=== Section Start ===
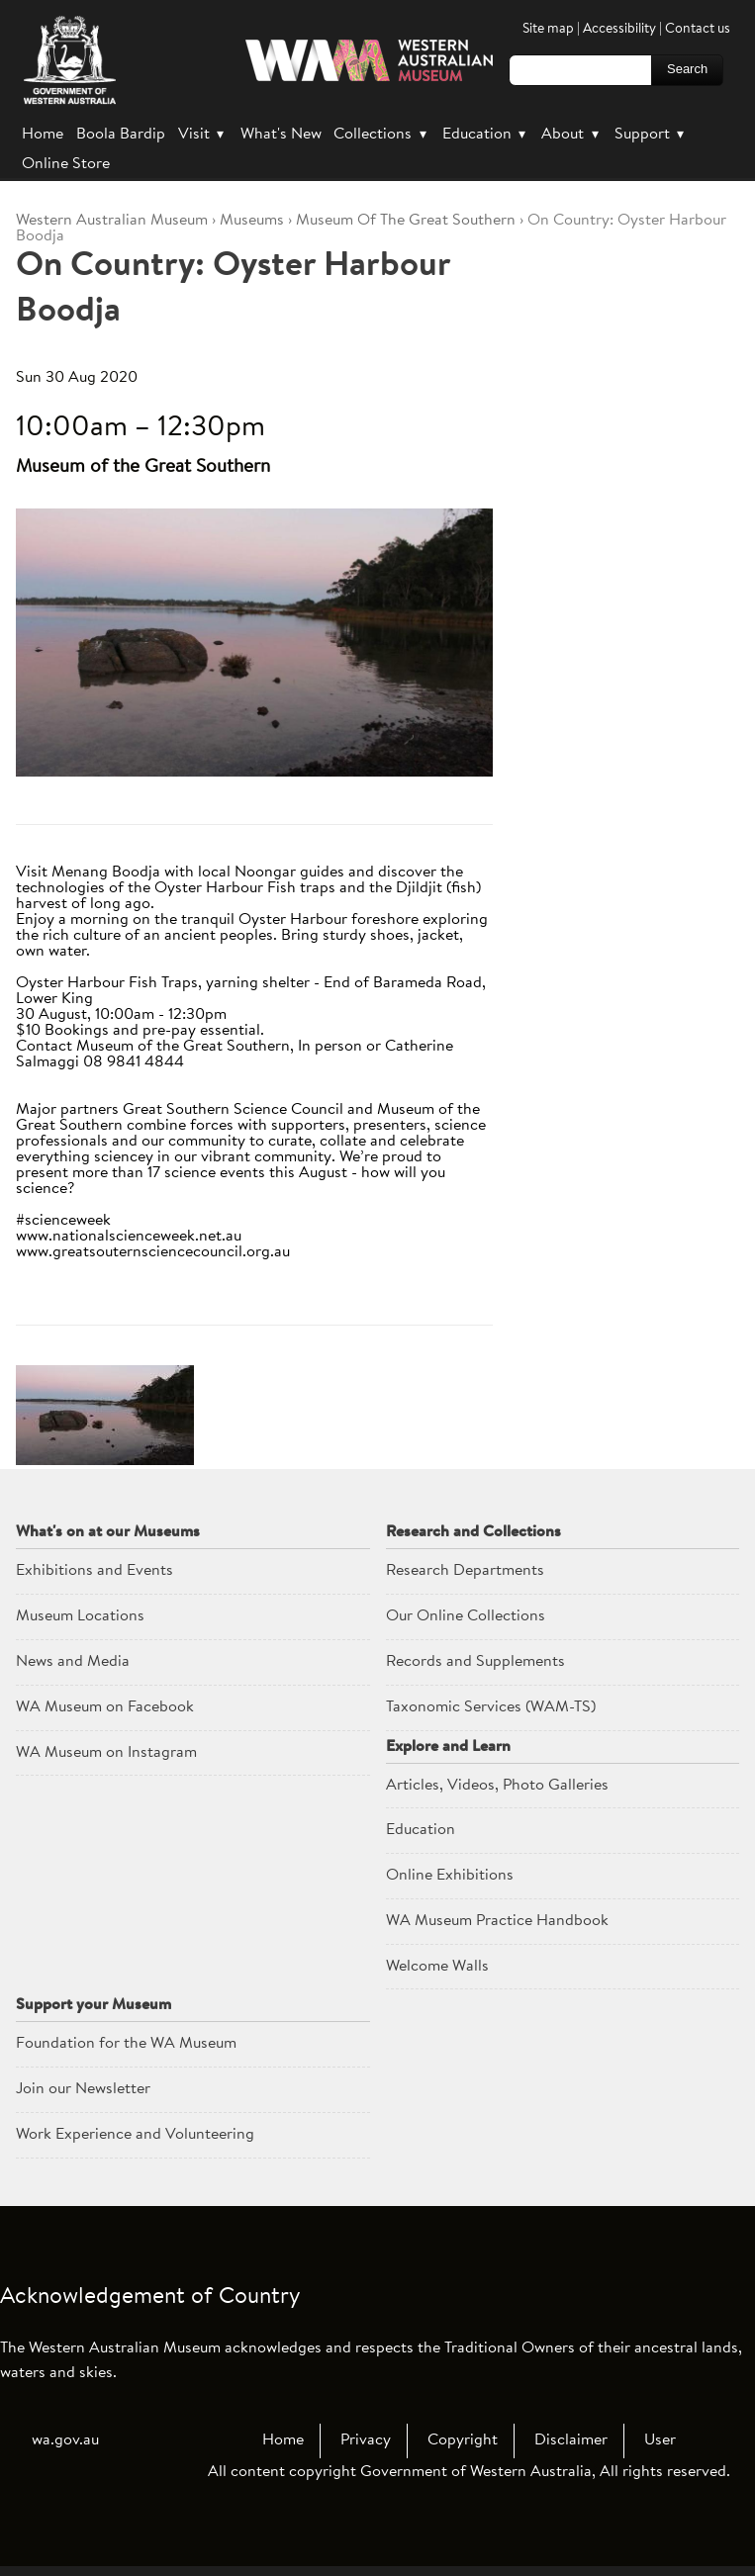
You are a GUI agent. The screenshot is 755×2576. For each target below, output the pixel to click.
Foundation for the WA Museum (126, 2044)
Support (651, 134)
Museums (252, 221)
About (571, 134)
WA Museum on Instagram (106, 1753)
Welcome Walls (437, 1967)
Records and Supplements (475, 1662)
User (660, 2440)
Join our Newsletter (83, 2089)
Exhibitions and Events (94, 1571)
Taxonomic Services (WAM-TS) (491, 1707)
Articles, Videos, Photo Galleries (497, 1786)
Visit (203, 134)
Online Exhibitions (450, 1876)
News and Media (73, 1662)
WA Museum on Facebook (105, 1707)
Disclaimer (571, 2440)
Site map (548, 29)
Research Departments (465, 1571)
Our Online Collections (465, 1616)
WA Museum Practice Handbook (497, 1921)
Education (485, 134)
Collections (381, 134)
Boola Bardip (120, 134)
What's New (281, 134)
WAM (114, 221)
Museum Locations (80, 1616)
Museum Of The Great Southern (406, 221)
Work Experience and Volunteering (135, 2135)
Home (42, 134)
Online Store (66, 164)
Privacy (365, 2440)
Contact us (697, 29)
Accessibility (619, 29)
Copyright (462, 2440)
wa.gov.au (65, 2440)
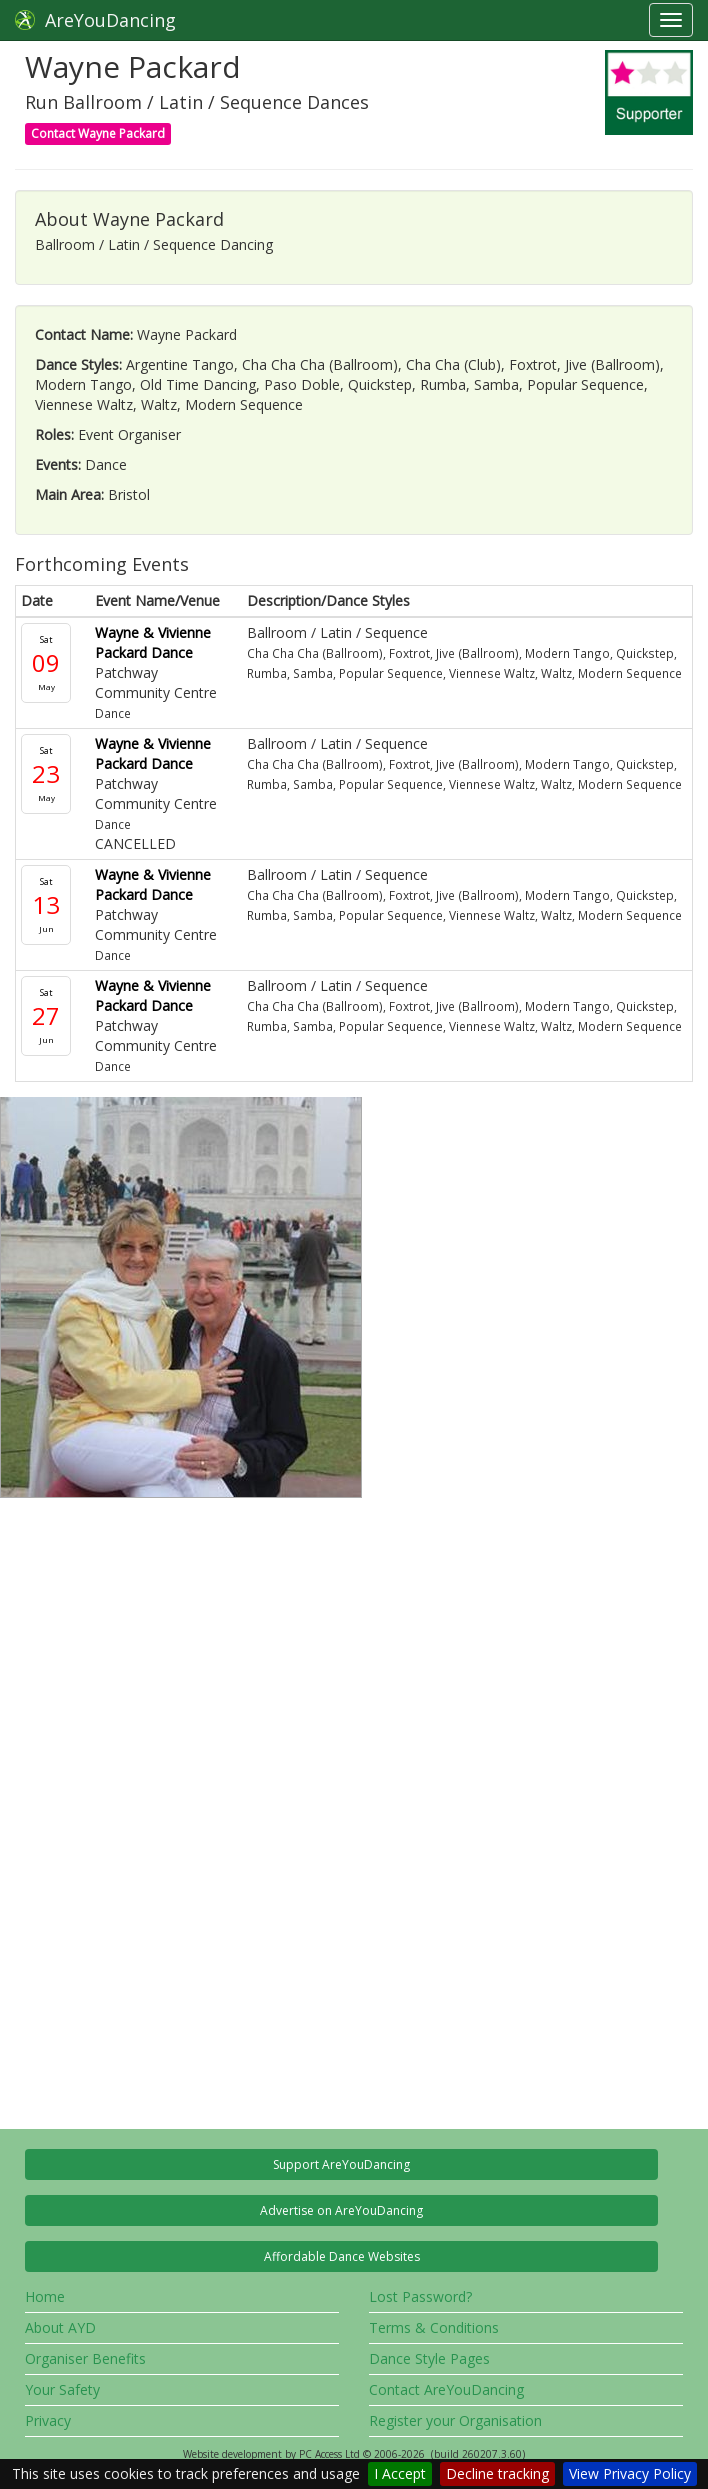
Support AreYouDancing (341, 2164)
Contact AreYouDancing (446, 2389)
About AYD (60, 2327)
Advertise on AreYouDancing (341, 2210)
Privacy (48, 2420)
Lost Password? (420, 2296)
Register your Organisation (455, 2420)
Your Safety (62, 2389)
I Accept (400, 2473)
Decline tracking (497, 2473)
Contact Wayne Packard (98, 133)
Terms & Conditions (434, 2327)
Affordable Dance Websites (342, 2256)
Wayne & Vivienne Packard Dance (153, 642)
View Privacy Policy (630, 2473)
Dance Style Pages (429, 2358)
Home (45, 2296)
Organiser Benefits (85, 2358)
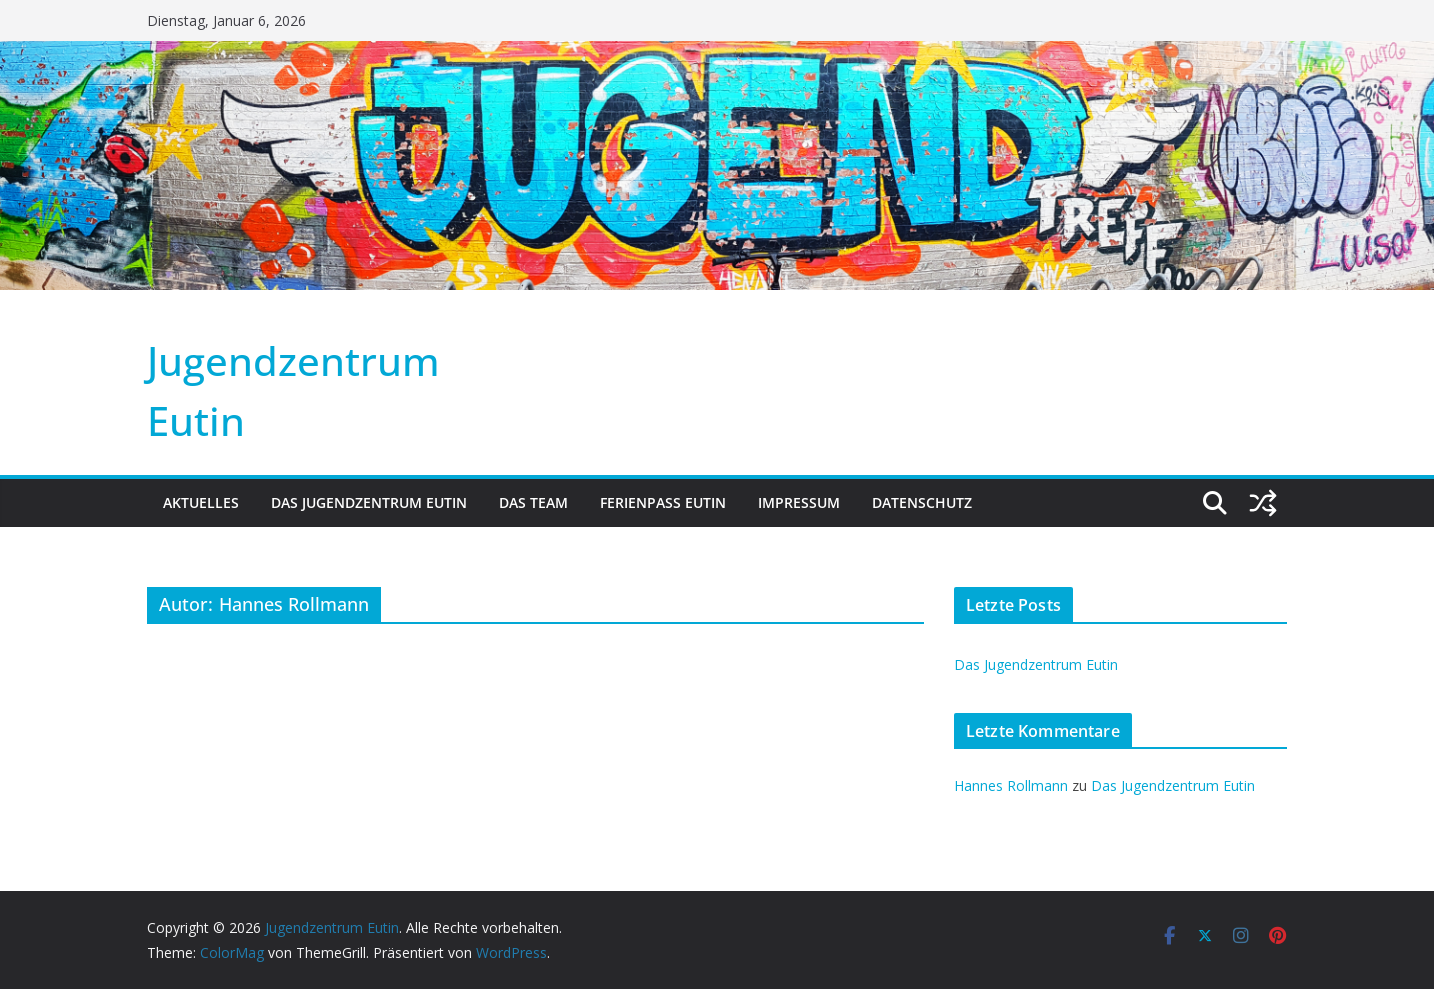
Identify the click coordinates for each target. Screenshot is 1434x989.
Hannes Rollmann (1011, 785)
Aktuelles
=== Section End ===
## Directions for this task
Begin with the first line of the records and repeat every line up to the one with "WA Museum on Facebook (105, 1707)", counting that line too. Pictures are not part of the copy.

## Exercise output
You are a GUI agent. The screenshot is 755×2576. For each target below, output the pixel to click.
Foundation for the WA Museum (126, 2044)
Support (651, 134)
Museums (252, 221)
About (571, 134)
WA Museum on Instagram (106, 1753)
Welcome Walls (437, 1967)
Records and Supplements (475, 1662)
User (660, 2440)
Join our Newsletter (83, 2089)
Exhibitions and Events (94, 1571)
Taxonomic Services (WAM-TS) (491, 1707)
Articles, Videos, Photo Galleries (497, 1786)
Visit (203, 134)
Online Exhibitions (450, 1876)
News and Media (73, 1662)
WA Museum on Facebook (105, 1707)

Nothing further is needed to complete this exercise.